In speaking for myself. Yet, by your gracious patience,

I will a round unvarnish'd tale deliver . . ."

(William Shakespeare's Othello, I.iii.88-90)

Monday, March 25, 2013

Begging the Question

The misuse of this phrase is one of my pet peeves. I wrote about it almost six years ago and obviously the people who should have read my post didn't because the situation has only gotten worse.

I was talking to my adult son the other day, and he pointed out an example of begging the question (the real thing, not the thing that people incorrectly call begging the question) that is cropping up quite a bit of late. It is happening in the debate over same sex marriage, which is coming to the fore as the Supreme Court hears several cases on the issue.  We keep hearing from those who favor same sex "marriage" that marriage is a civil right that should be equally available to all citizens. But this begs the question because it builds the desired conclusion into the premise. The point of contention is not whether anyone who wants to get married should be able to. The point of contention has to do with how we as a society define marriage. Is marriage by its definition something that a same sex couple can participate in? Those who subscribe to the Judeo-Christian view of marriage would say no. So the very use of the phrase "same sex marriage" assumes an agreement regarding terms that in fact does not exist. Question, meet unsupported premise, begging for validity.

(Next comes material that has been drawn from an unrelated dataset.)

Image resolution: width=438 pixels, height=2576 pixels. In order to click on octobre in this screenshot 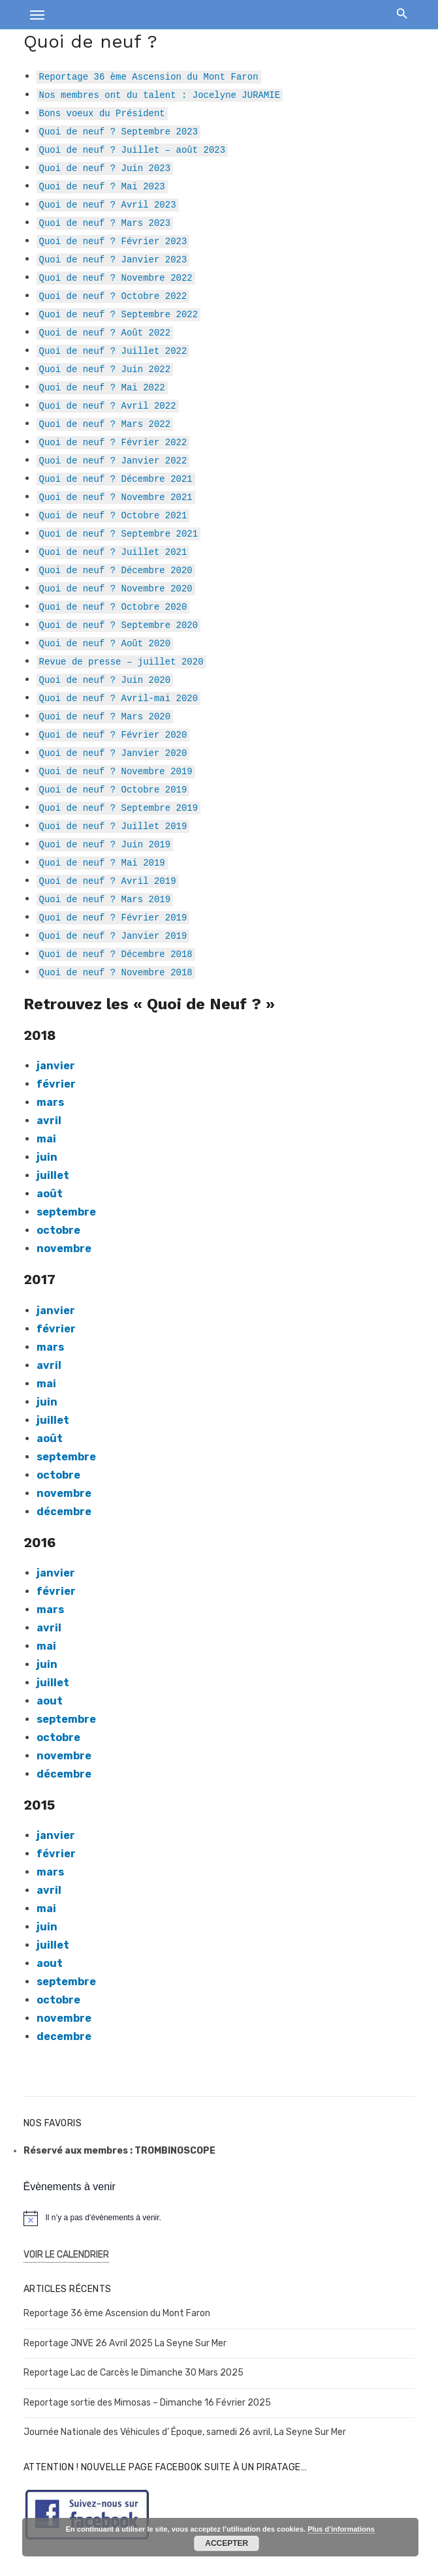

If you, like I, are annoyed by the misuse of this phrase, maybe this example will come in handy. On the other hand, maybe it will just heighten your frustration since most of the offenders are television talking heads whom we will never have the opportunity to instruct!


Rosie said...

Thanks for the post, Cheryl! I remember a philosophy professor trying to explain this concept to our class. It was evident that many were not following. Finally she said, "If you can't wrap your mind around this, please refrain from using the phrase." Simple enough! :)

Cheryl said...

Rosie, you are welcome! And good for that philosophy professor!